* _Supplied entries_
--------------------------------

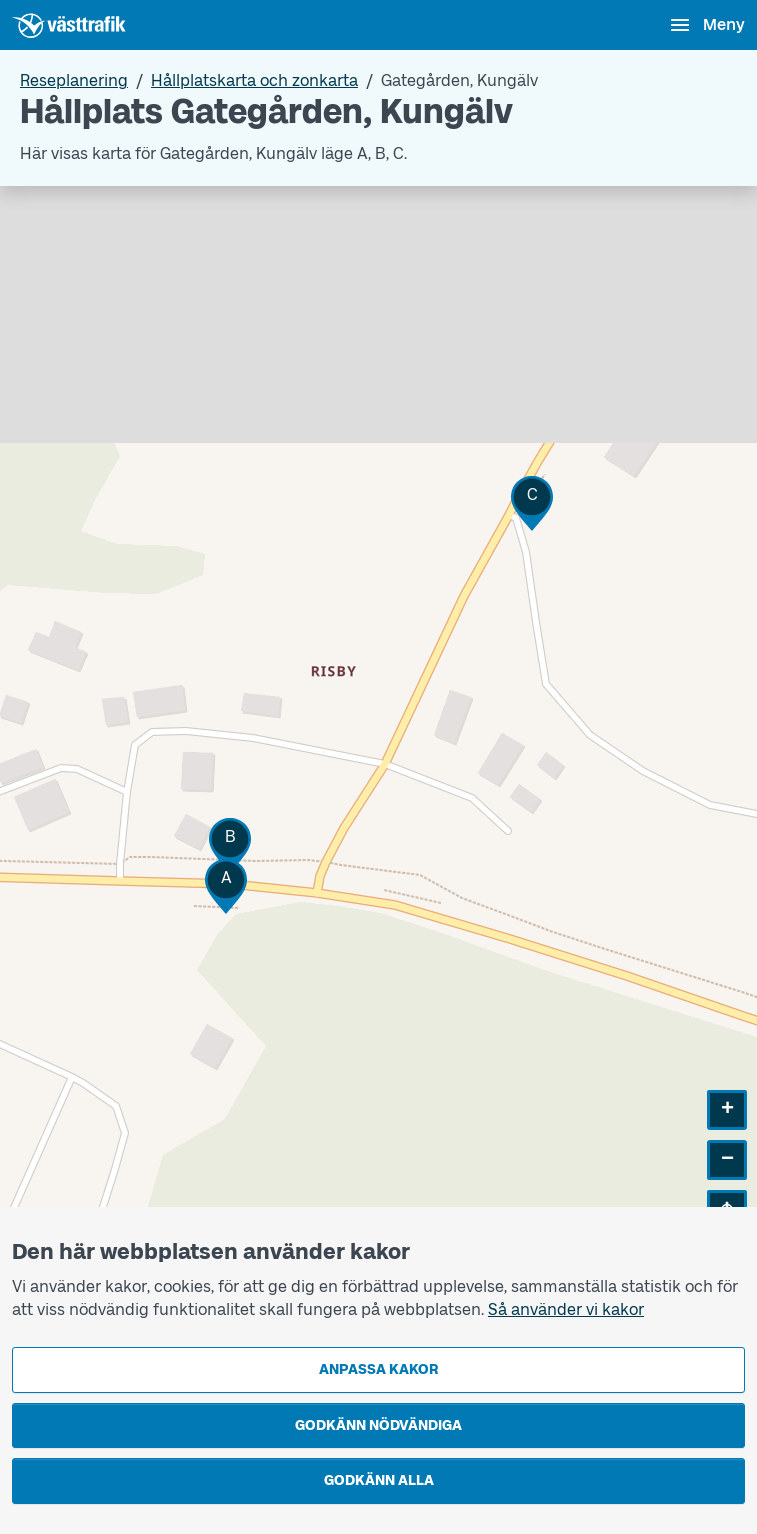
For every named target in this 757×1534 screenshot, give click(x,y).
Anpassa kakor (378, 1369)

--------------------------------

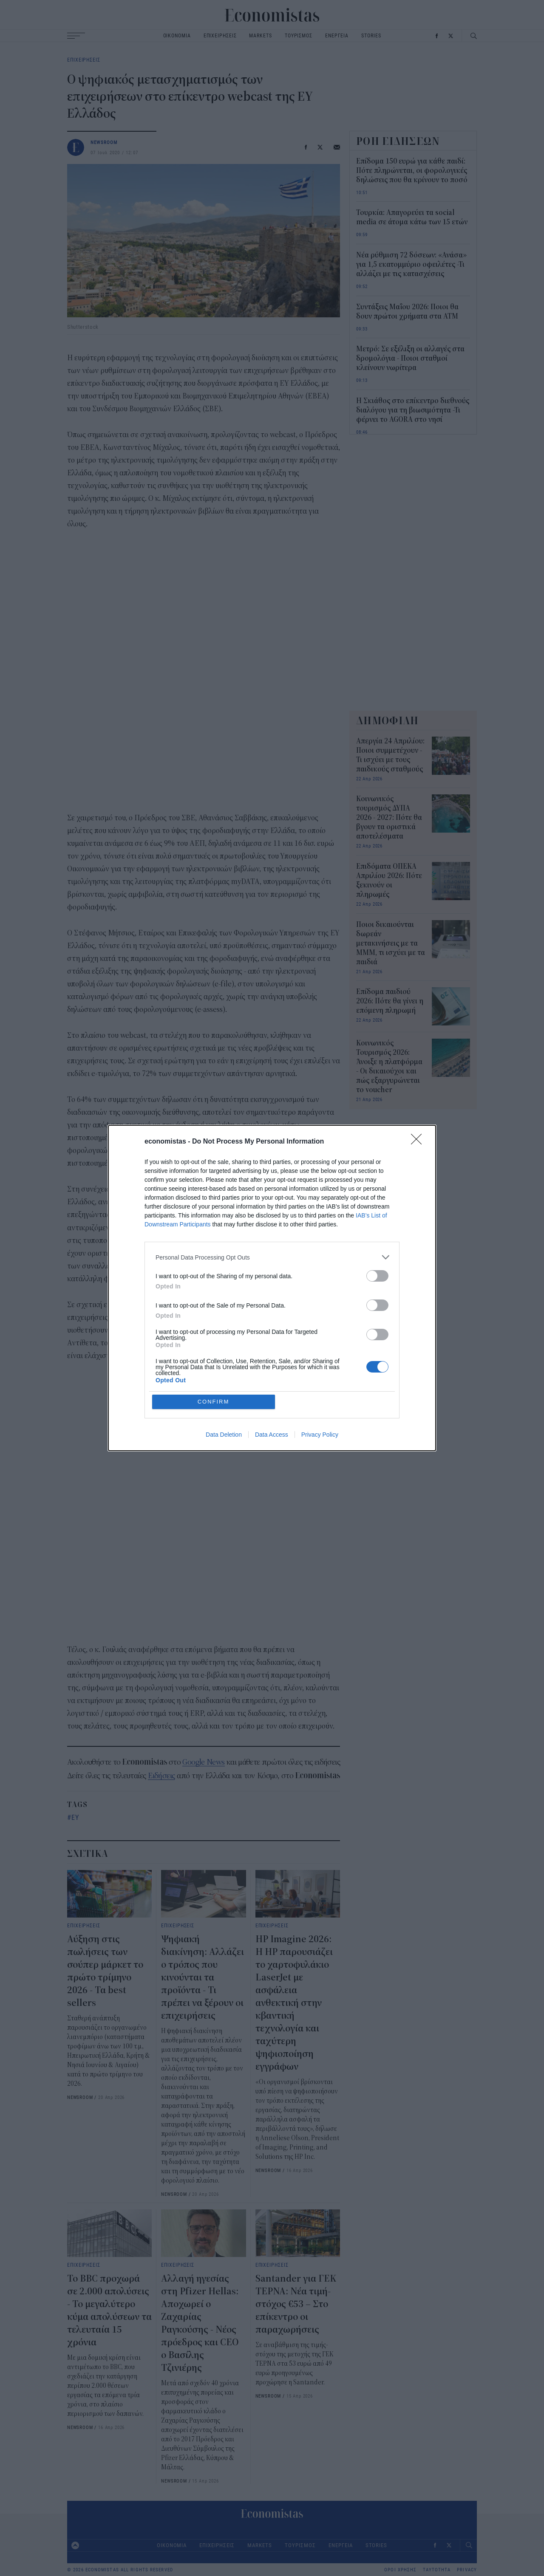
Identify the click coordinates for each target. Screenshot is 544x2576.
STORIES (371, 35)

--------------------------------

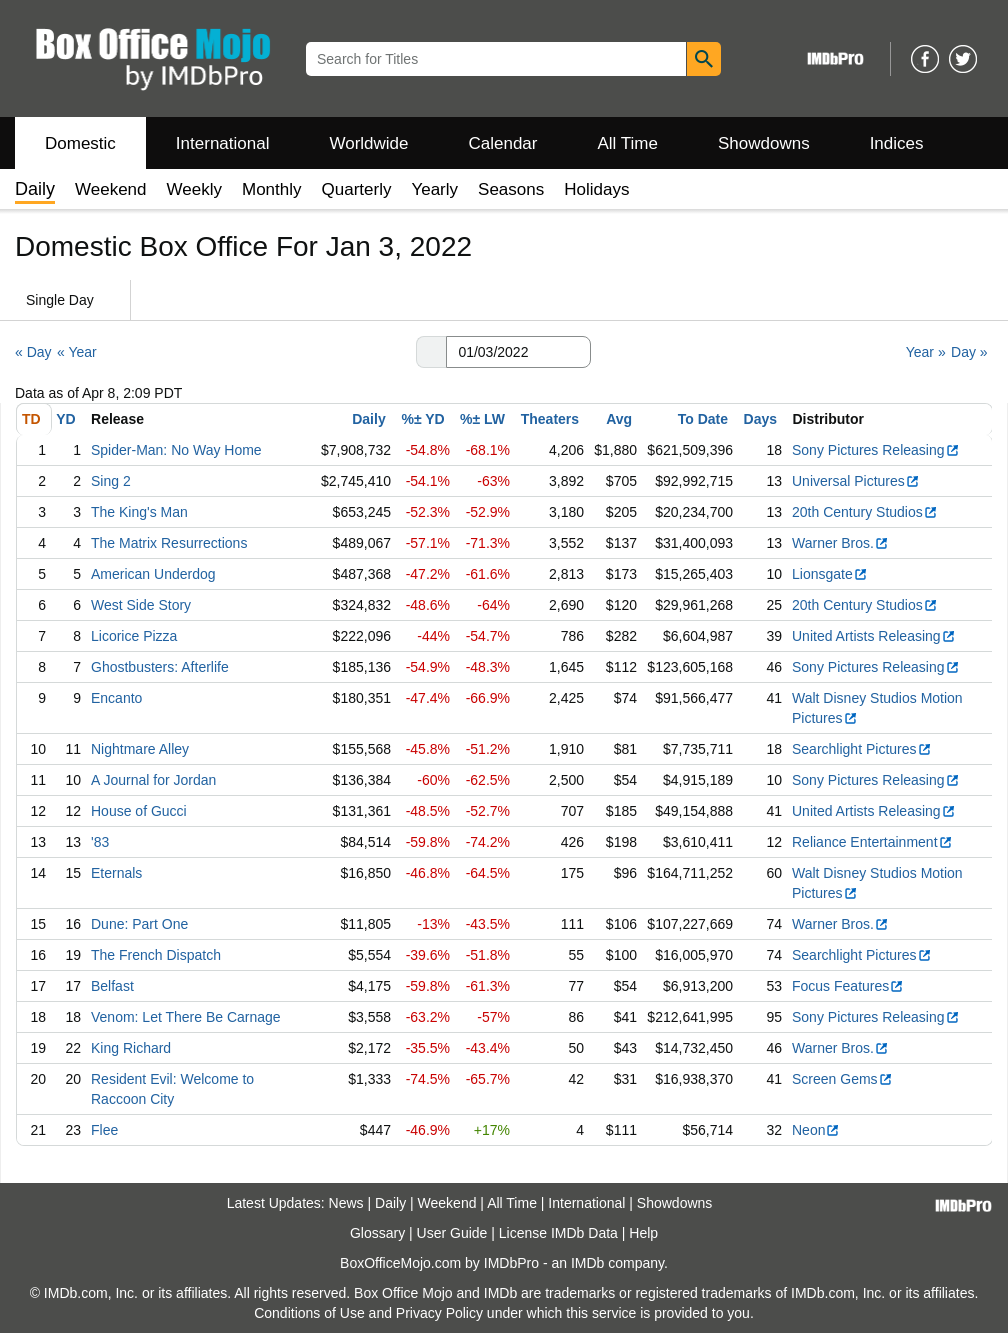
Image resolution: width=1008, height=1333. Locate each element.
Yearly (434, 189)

--------------------------------

* _Instructions for the task_
The answer must be a single number: the count of lines in the data that contain the word "click".

* _Result for this exercise_
2